Buah Delima - Kawabata Yasunari

Buah Delima

Kawabata Yasunari
Penerjemah: Maggie Tiojakin - Fiksilotus


Suatu malam, diterpa oleh embusan angin kencang, dedaunan yang tumbuh di pohon delima itu jatuh berguguran satu demi satu.

Mereka terkulai mengelilingi dasar pohon yang bundar.

Kimiko terkejut melihat pola dedaunan yang mengitari dasar pohon, bertanya-tanya dalam hati bagaimana mungkin dedaunan itu bisa begitu sempurna membentuk pola memutar. Tidakkah mereka tertiup angin?

Di dahan pohon hanya tinggal satu buah delima yang sudah matang.

“Kemarilah dan lihat buah itu,” kata Kimiko seraya memanggil ibunya.

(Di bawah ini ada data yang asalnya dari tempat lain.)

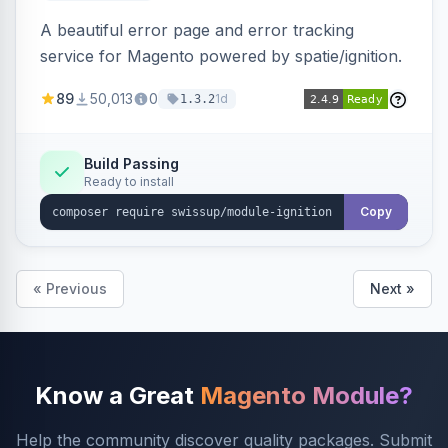
A beautiful error page and error tracking
service for Magento powered by spatie/ignition.
89
50,013
0
1d
1.3.2
Build Passing
Ready to install
Copy
« Previous
Next »
Know a Great
Magento Module?
Help the community discover quality packages. Submit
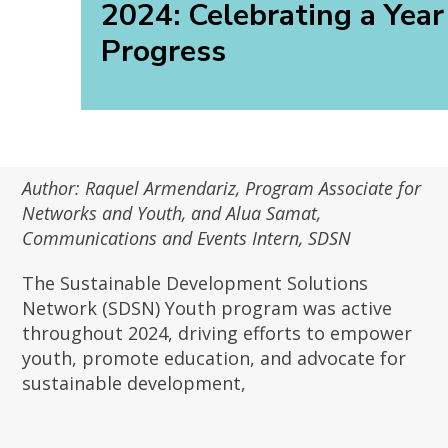
2024: Celebrating a Year
Progress
Author: Raquel Armendariz, Program Associate for
Networks and Youth, and Alua Samat,
Communications and Events Intern, SDSN
The Sustainable Development Solutions
Network (SDSN) Youth program was active
throughout 2024, driving efforts to empower
youth, promote education, and advocate for
sustainable development,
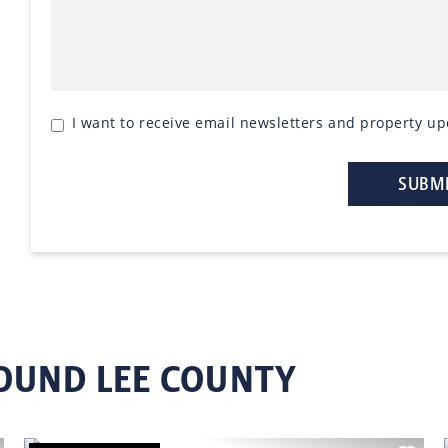
I want to receive email newsletters and property up
OUND LEE COUNTY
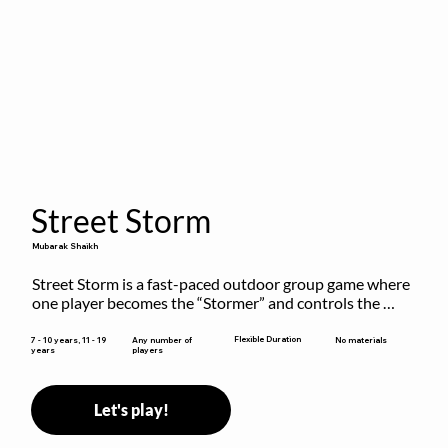
Street Storm
Mubarak Shaikh
Street Storm is a fast-paced outdoor group game where 
one player becomes the “Stormer” and controls the 
action by shouting commands like RUN, FREEZE, and 
MOVE. While players are frozen or exercising, the 
Flexible Duration
7 - 10 years, 11 - 19
Any number of
No materials
years
players
Stormer tags them.
Let's play!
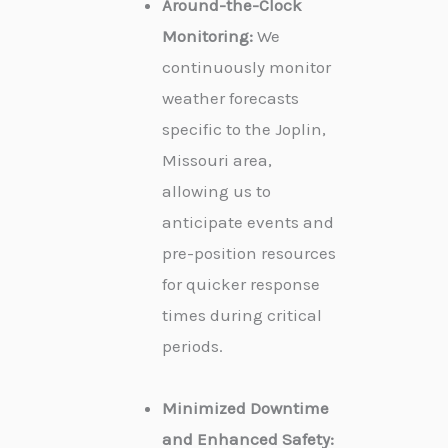
Around-the-Clock
Monitoring:
We
continuously monitor
weather forecasts
specific to the Joplin,
Missouri area,
allowing us to
anticipate events and
pre-position resources
for quicker response
times during critical
periods.
Minimized Downtime
and Enhanced Safety:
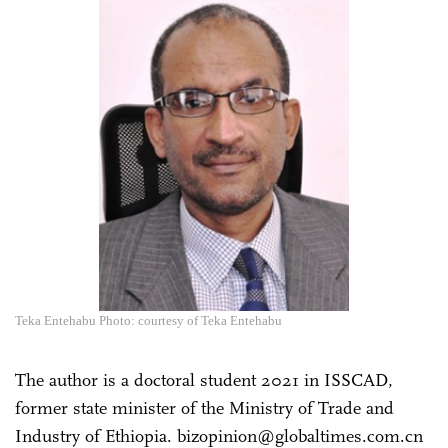
Teka Entehabu Photo: courtesy of Teka Entehabu
The author is a doctoral student 2021 in ISSCAD,
former state minister of the Ministry of Trade and
Industry of Ethiopia. bizopinion@globaltimes.com.cn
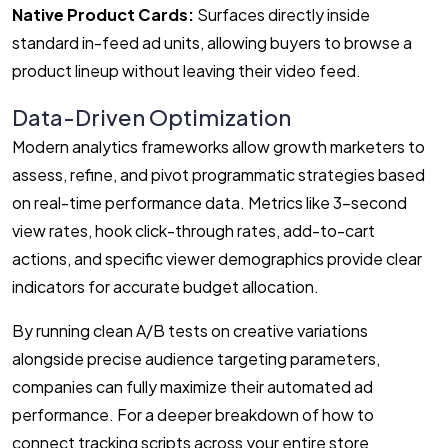
Native Product Cards:
Surfaces directly inside
standard in-feed ad units, allowing buyers to browse a
product lineup without leaving their video feed.
Data-Driven Optimization
Modern analytics frameworks allow growth marketers to
assess, refine, and pivot programmatic strategies based
on real-time performance data. Metrics like 3-second
view rates, hook click-through rates, add-to-cart
actions, and specific viewer demographics provide clear
indicators for accurate budget allocation.
By running clean A/B tests on creative variations
alongside precise audience targeting parameters,
companies can fully maximize their automated ad
performance. For a deeper breakdown of how to
connect tracking scripts across your entire store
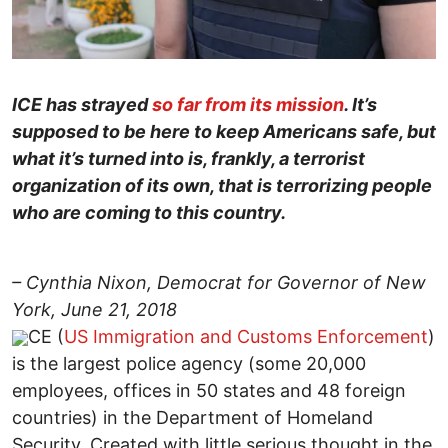
ICE has strayed
so far from its mission
. It’s
supposed to be here to keep Americans safe, but
what it’s turned into is, frankly, a terrorist
organization of its own, that is terrorizing people
who are coming to this country.
– Cynthia Nixon, Democrat for Governor of New
York, June 21, 2018
CE (
US Immigration and Customs Enforcement
)
is the largest police agency (some 20,000
employees, offices in 50 states and 48 foreign
countries) in the Department of Homeland
Security. Created with little serious thought in the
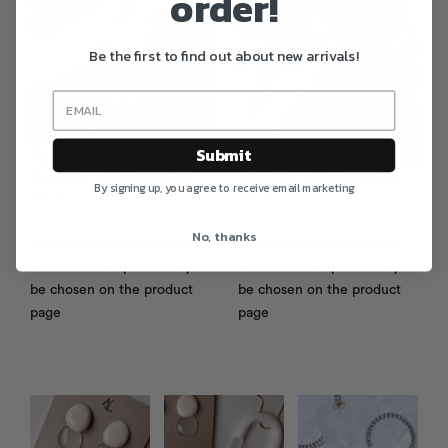
order!
Be the first to find out about new arrivals!
Submit
Audrey 05 Earrings
Audrey 09 Earrings
By signing up, you agree to receive email marketing
€
65.00
€
75.00
No, thanks
This product has multiple
This product has multiple
variants. The options may
variants. The options may
be chosen on the product
be chosen on the product
page
page
Photo feed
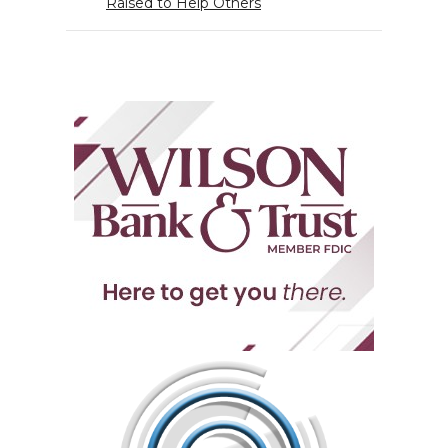
Raised to Help Others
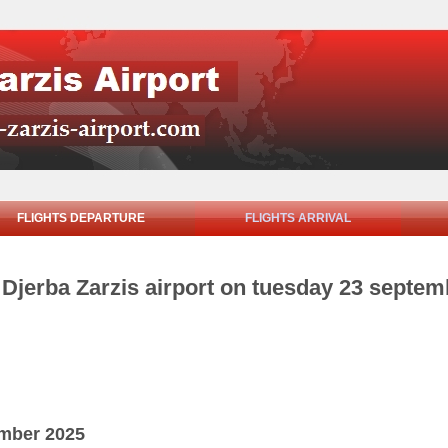
FLIGHTS DEPARTURE
FLIGHTS ARRIVAL
m Djerba Zarzis airport on tuesday 23 septe
ember 2025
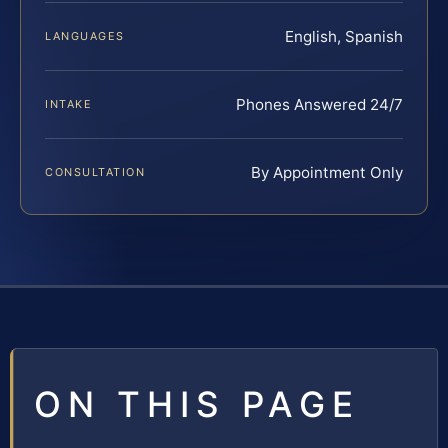
English, Spanish
LANGUAGES
Phones Answered 24/7
INTAKE
By Appointment Only
CONSULTATION
ON THIS PAGE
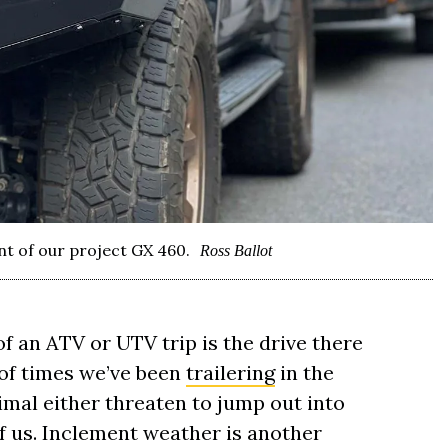
nt of our project GX 460.
Ross Ballot
 an ATV or UTV trip is the drive there
of times we’ve been
trailering
in the
mal either threaten to jump out into
of us. Inclement weather is another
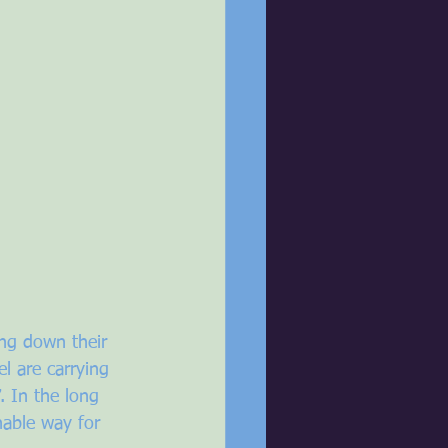
ng down their 
 are carrying 
 In the long 
nable way for 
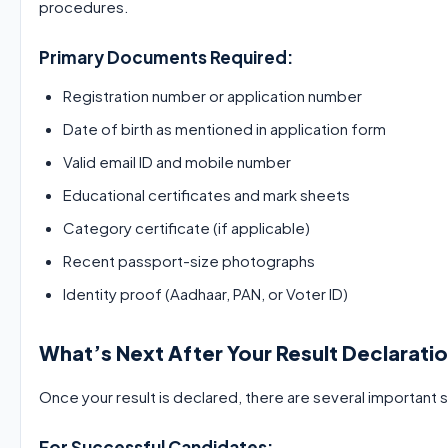
procedures.
Primary Documents Required:
Registration number or application number
Date of birth as mentioned in application form
Valid email ID and mobile number
Educational certificates and mark sheets
Category certificate (if applicable)
Recent passport-size photographs
Identity proof (Aadhaar, PAN, or Voter ID)
What’s Next After Your Result Declarati
Once your result is declared, there are several important
For Successful Candidates:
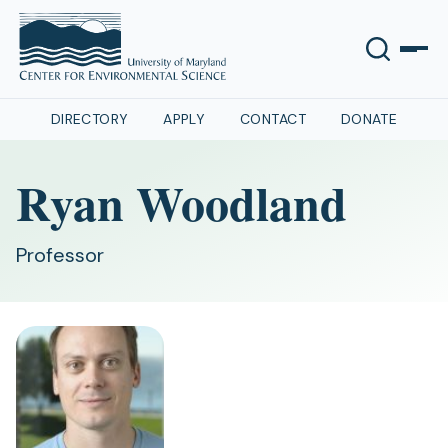
DIRECTORY
APPLY
CONTACT
DONATE
Ryan Woodland
Professor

“Ibu sampai lupa pohon ini berbuah,” kata ibunya sambil mendongakkan kepala ke arah puncak pohon sebelum melangkah kembali ke dapur.

Buah delima yang masih menggantung di salah satu dahan pohon membuat Kimiko berpikir tentang kesepian dalam hidup mereka—ia dan ibunya. Buah yang menggantung di atas beranda rumahnya pun tampak kesepian dan terlupakan.

Sekitar dua minggu sebelumnya, keponakan Kimiko yang berusia 7 tahun datang berkunjung dan melihat buah-buahan delima yang menggantung di pohon. Bocah itu buru-buru memanjat pohon tersebut dengan riang. Dan Kimiko merasa ia sedang menyaksikan perguliran kehidupan.

“Di atas sana ada buah delima yang sangat besar,” ujar Kimiko dari beranda kepada keponakannya.

“Tapi kalau aku mengambil yang besar, aku takkan bisa turun.”

Benar juga, pikir Kimiko seraya tersenyum. Mustahil bagi bocah itu untuk turun dari pohon kalau kedua tangannya sibuk memegangi buah delima.

Sebelum keponakannya itu datang berkunjung, baik Kimiko maupun ibunya lupa akan pohon delima yang berbuah. Dan sekarang pun mereka sudah lupa lagi.